Depois de alguns minutos de espera, tomamos o elevador até o 1° andar. Chegamos à porta da costureira e tocamos a campainha. A porta de madeira se abriu e do outro lado da porta de vidro surgiu uma mulher de 58 anos, com aparência de 47, que media, no máximo, 1,47m, com cabelo curto, louro com mecheas castanhas e olhar acinzentado de catarata escondido atrás de óculos retangulares rosa transparente. Ela abriu a porta e esticou a perna esquerda para a frente, pisando e disse:

- Não pisa!

Minha mãe e eu nos entre olhamos. As duas com cara de "não entendi".

- Não pisa aqui, tá quebrado.

   Tivemos que saltar sobre o azulejo indicado para entrar na oficina. Depois da pequena brincadeira da amarelinha, minha mãe disse a palavra fatal:

- Oi, amiga! (pronto, fudeu!) Eu vim aqui para você fazer bainha nessas minhas calças, eu sou baixinha e não gosto de dobrar.

- Ai, eu sei como é. Mas você é linda! Que cabelo lindo, esse rosto bonito... (não entendi nada)

- Ah, obrigada!

- Vamos lá para "a cozinha" porque eu estava trabalhando num outro pedido.

   Fomos para a segunda sala e elas começaram a confabular sobre como seria a bainha em cada peça. Não sei bem como aconteceu, só sei que de repente, elas estavam falando de tudo, menos das bainhas. Uma falava de filhos, outra falava de signos e eu feito um espectador de partida de tenis. O negócio começou a ficar sério quando o assunto foi "doença"...

Costureira: - Eu estou com suspeita de tuberculose, mas estou muito tranquila!

Minha mãe: - Minha filha já teve...

Costureira: - E como foi?

Eu: Fui no médico, ele diagnosticou, não acreditaram, passei por vários exames, confirmou o diagnóstico, tomei remédio durante 8 meses e me curei.

Minha mãe: - Credo, Dú, isso jeito de falar...

Costureira: - Qual é o seu nome? (nessa hora eu quis rir)

Minha mãe: - Eloá.

Costureira: - Nossa! Você sabe o que significa?

Minha mãe: - Sei... Do Hebraico: À Deus.

Costureira: - Tem certeza?

Minha mãe: - Tenho...

Costureira: - Você tem boa memória?

Minha mãe: - Sim... (Claro que não!)

Costureira: - Você sabe quanto pesa um cérebro humano? (nesse momento eu tive que fingir que me engasguei)
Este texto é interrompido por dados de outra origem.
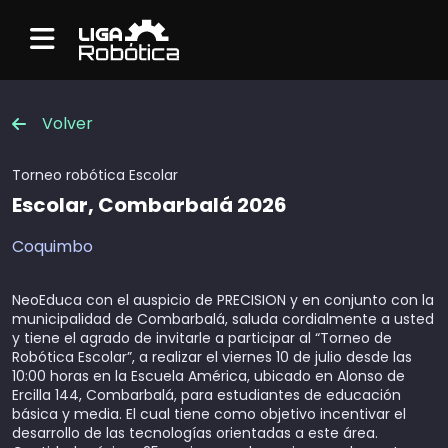
Menu
Volver
Torneo robótica
Escolar
Escolar, Combarbalá 2026
Coquimbo
NeoEduca con el auspicio de PRECISION y en conjunto con la
municipalidad de Combarbalá, saluda cordialmente a usted
y tiene el agrado de invitarle a participar al “Torneo de
Robótica Escolar”, a realizar el viernes 10 de julio desde las
10:00 horas en la Escuela América, ubicado en Alonso de
Ercilla 144, Combarbalá, para estudiantes de educación
básica y media. El cual tiene como objetivo incentivar el
desarrollo de las tecnologías orientadas a este área.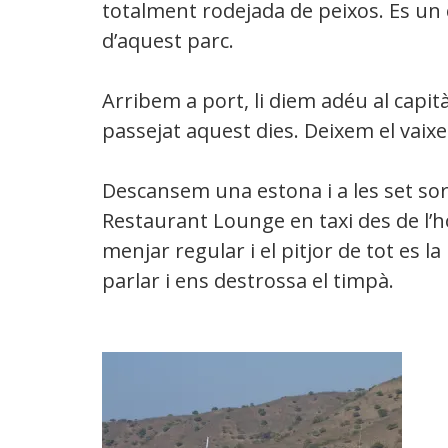
totalment rodejada de peixos. Es un 
d’aquest parc.
Arribem a port, li diem adéu al capità
passejat aquest dies. Deixem el vaixell
Descansem una estona i a les set so
Restaurant Lounge en taxi des de l’ho
menjar regular i el pitjor de tot es l
parlar i ens destrossa el timpà.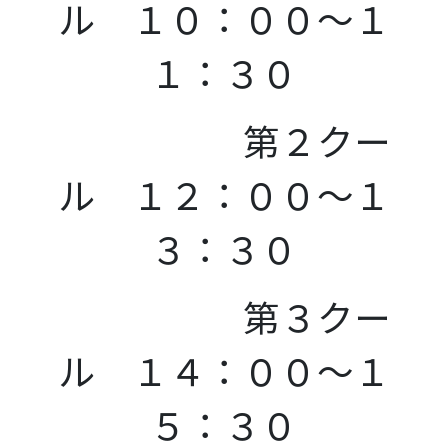
ル １０：００～１
１：３０
第２クー
ル １２：００～１
３：３０
第３クー
ル １４：００～１
５：３０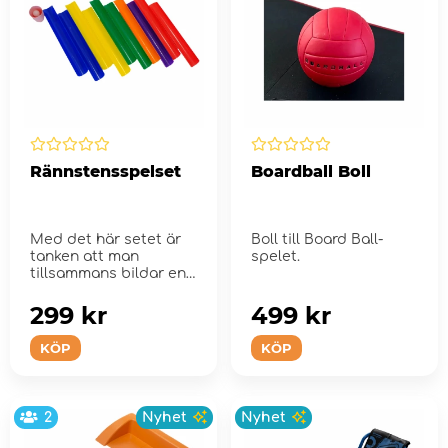
Rännstensspelset
Boardball Boll
Med det här setet är
Boll till Board Ball-
tanken att man
spelet.
tillsammans bildar en
slags 'ränna' m...
299 kr
499 kr
KÖP
KÖP
2
Nyhet
Nyhet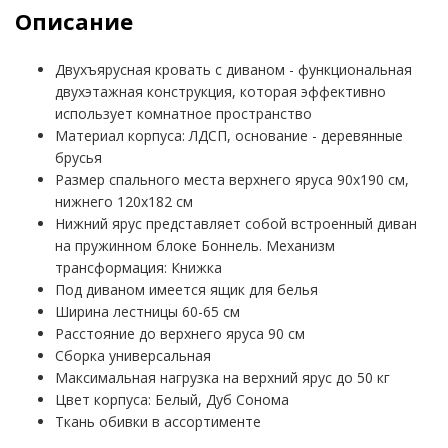
Описание
Двухъярусная кровать с диваном - функциональная
двухэтажная конструкция, которая эффективно
использует комнатное пространство
Материал корпуса: ЛДСП, основание - деревянные
брусья
Размер спального места верхнего яруса 90х190 см,
нижнего 120х182 см
Нижний ярус представляет собой встроенный диван
на пружинном блоке Боннель. Механизм
трансформация: Книжка
Под диваном имеется ящик для белья
Ширина лестницы 60-65 см
Расстояние до верхнего яруса 90 см
Сборка универсальная
Максимальная нагрузка на верхний ярус до 50 кг
Цвет корпуса: Белый, Дуб Сонома
Ткань обивки в ассортименте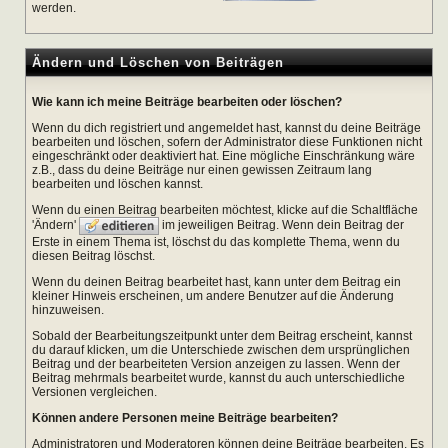
werden.
Ändern und Löschen von Beiträgen
Wie kann ich meine Beiträge bearbeiten oder löschen?
Wenn du dich registriert und angemeldet hast, kannst du deine Beiträge
bearbeiten und löschen, sofern der Administrator diese Funktionen nicht
eingeschränkt oder deaktiviert hat. Eine mögliche Einschränkung wäre
z.B., dass du deine Beiträge nur einen gewissen Zeitraum lang
bearbeiten und löschen kannst.
Wenn du einen Beitrag bearbeiten möchtest, klicke auf die Schaltfläche
'Ändern'
im jeweiligen Beitrag. Wenn dein Beitrag der
Erste in einem Thema ist, löschst du das komplette Thema, wenn du
diesen Beitrag löschst.
Wenn du deinen Beitrag bearbeitet hast, kann unter dem Beitrag ein
kleiner Hinweis erscheinen, um andere Benutzer auf die Änderung
hinzuweisen.
Sobald der Bearbeitungszeitpunkt unter dem Beitrag erscheint, kannst
du darauf klicken, um die Unterschiede zwischen dem ursprünglichen
Beitrag und der bearbeiteten Version anzeigen zu lassen. Wenn der
Beitrag mehrmals bearbeitet wurde, kannst du auch unterschiedliche
Versionen vergleichen.
Können andere Personen meine Beiträge bearbeiten?
Administratoren und Moderatoren können deine Beiträge bearbeiten. Es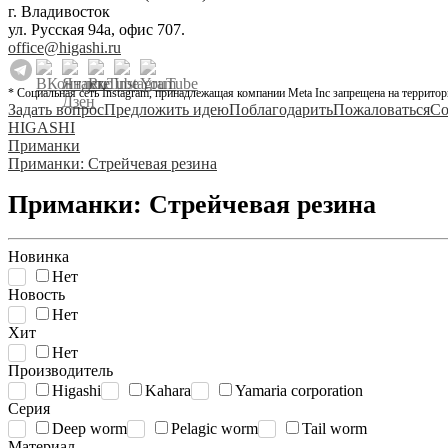
г. Владивосток
ул. Русская 94а, офис 707.
office@higashi.ru
* Социальная сеть Instagram, принадлежащая компании Meta Inc запрещена на территор
Задать вопрос
Предложить идею
Поблагодарить
Пожаловаться
Со
HIGASHI
Приманки
Приманки: Стрейчевая резина
Приманки: Стрейчевая резина
Новинка
Нет
Новость
Нет
Хит
Нет
Производитель
Higashi
Kahara
Yamaria corporation
Серия
Deep worm
Pelagic worm
Tail worm
Материал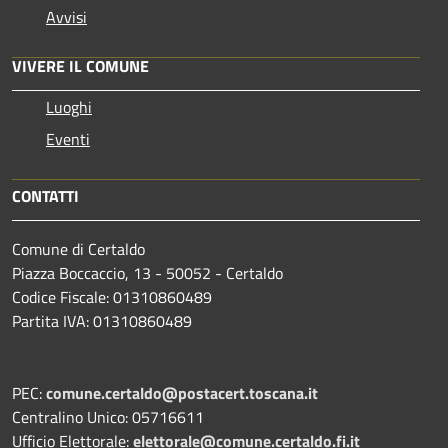
Avvisi
VIVERE IL COMUNE
Luoghi
Eventi
CONTATTI
Comune di Certaldo
Piazza Boccaccio, 13 - 50052 - Certaldo
Codice Fiscale: 01310860489
Partita IVA: 01310860489
PEC:
comune.certaldo@postacert.toscana.it
Centralino Unico: 05716611
Ufficio Elettorale:
elettorale@comune.certaldo.fi.it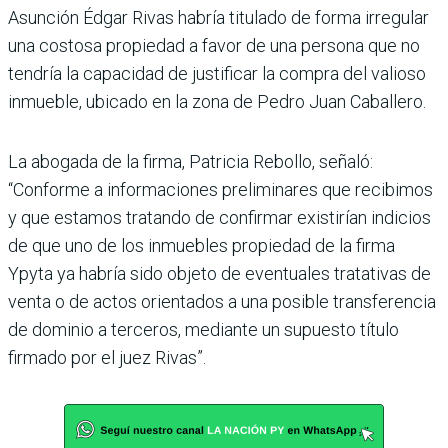
Asunción Édgar Rivas habría titulado de forma irre­gular
una costosa propiedad a favor de una persona que no
tendría la capacidad de jus­tificar la compra del valioso
inmueble, ubicado en la zona de Pedro Juan Caballero.
La abogada de la firma, Patri­cia Rebollo, señaló:
“Conforme a informaciones preliminares que recibimos
y que estamos tratando de confirmar existirían indicios
de que uno de los inmuebles propiedad de la firma
Ypyta ya habría sido objeto de eventuales tratativas de
venta o de actos orientados a una posible transferencia
de dominio a terceros, mediante un supuesto título
firmado por el juez Rivas”.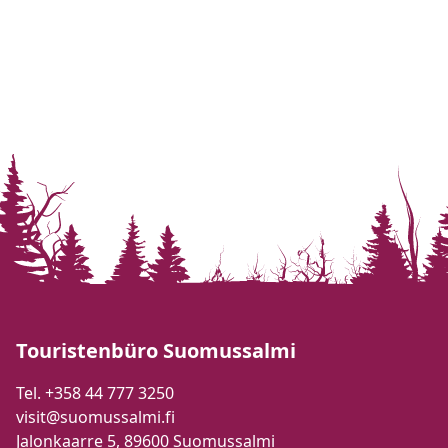
Touristenbüro Suomussalmi
Tel. +358 44 777 3250
visit@suomussalmi.fi
Jalonkaarre 5, 89600 Suomussalmi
- Minha mãe: - Uns 5Kg (foi dá corda para maluco...)

- Costureira: - Não, pesa no máximo 1Kg e 400g. Mas o cérebro de um elefante pode chegar a 5 Kg. Eles tem uma memória tão fascinante, que eles lembram onde tem água no deserto (não seria instinto?). Sabe como eles sabem se estão perto da água? Eles escutam o barulho de outras manadas, eles ouvem o barulho do chão! Você sabe qual é o feminino de elefante?
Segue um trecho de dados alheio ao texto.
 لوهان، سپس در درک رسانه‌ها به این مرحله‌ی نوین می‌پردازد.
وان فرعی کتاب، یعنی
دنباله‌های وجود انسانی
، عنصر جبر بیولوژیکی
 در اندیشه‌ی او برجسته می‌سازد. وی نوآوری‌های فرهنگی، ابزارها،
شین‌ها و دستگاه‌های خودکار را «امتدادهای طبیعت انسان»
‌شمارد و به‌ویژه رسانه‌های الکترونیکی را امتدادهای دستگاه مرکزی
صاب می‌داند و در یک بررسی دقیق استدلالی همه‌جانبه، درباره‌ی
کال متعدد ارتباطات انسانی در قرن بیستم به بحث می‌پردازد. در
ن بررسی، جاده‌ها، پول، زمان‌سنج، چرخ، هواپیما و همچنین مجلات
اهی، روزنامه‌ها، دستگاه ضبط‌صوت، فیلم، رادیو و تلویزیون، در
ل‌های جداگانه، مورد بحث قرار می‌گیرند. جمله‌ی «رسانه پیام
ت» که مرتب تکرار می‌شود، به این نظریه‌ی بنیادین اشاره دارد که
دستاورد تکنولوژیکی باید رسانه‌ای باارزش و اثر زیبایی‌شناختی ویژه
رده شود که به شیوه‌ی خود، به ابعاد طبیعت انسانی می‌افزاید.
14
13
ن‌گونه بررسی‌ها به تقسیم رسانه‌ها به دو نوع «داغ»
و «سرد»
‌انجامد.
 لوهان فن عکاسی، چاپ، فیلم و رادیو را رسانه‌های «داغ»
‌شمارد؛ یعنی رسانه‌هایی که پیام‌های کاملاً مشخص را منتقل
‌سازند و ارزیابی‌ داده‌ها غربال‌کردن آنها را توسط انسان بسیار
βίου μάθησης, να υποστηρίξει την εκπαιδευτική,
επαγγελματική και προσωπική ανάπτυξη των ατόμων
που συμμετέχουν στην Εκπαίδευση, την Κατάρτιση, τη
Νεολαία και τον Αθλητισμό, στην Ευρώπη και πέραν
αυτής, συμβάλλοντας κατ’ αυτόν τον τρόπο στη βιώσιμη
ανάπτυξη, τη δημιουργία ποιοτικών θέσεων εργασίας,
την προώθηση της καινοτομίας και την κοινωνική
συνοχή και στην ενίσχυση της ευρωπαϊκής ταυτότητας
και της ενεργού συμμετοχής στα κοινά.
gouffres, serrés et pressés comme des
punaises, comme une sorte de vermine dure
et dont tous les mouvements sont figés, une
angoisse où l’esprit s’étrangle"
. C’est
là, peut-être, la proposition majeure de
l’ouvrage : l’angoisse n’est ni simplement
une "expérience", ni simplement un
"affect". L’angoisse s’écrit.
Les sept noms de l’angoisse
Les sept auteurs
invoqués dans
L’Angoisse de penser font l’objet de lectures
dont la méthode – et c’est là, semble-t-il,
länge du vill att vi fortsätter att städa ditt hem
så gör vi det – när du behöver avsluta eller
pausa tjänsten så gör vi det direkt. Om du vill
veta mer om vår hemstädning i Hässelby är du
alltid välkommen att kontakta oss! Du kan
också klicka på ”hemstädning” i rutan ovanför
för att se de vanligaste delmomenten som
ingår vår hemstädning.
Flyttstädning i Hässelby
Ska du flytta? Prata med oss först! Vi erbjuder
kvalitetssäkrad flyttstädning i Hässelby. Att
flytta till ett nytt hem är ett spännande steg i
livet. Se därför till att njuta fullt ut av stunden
Minha mãe: - Elefanta? (eu quis enfiar a cabeça dela na roda da máquina de costura!)

Eu: - Elefoa!

Costureira: - Eu acho que é Eloá! (...)

Eu: - Por quê?

Ela olhou nos meus olhos com uma expressão mista de empolgação e vazio e respondeu: - Não faço ideia!

Sério! Eu achei que também fosse começar a ver um coelho branco de terno e relógio, uma Rainha de Copas Louca e uma lagarta azul maconheira... Pois era fato de que eu estava frente-a-frente com o Chapeleiro Maluco!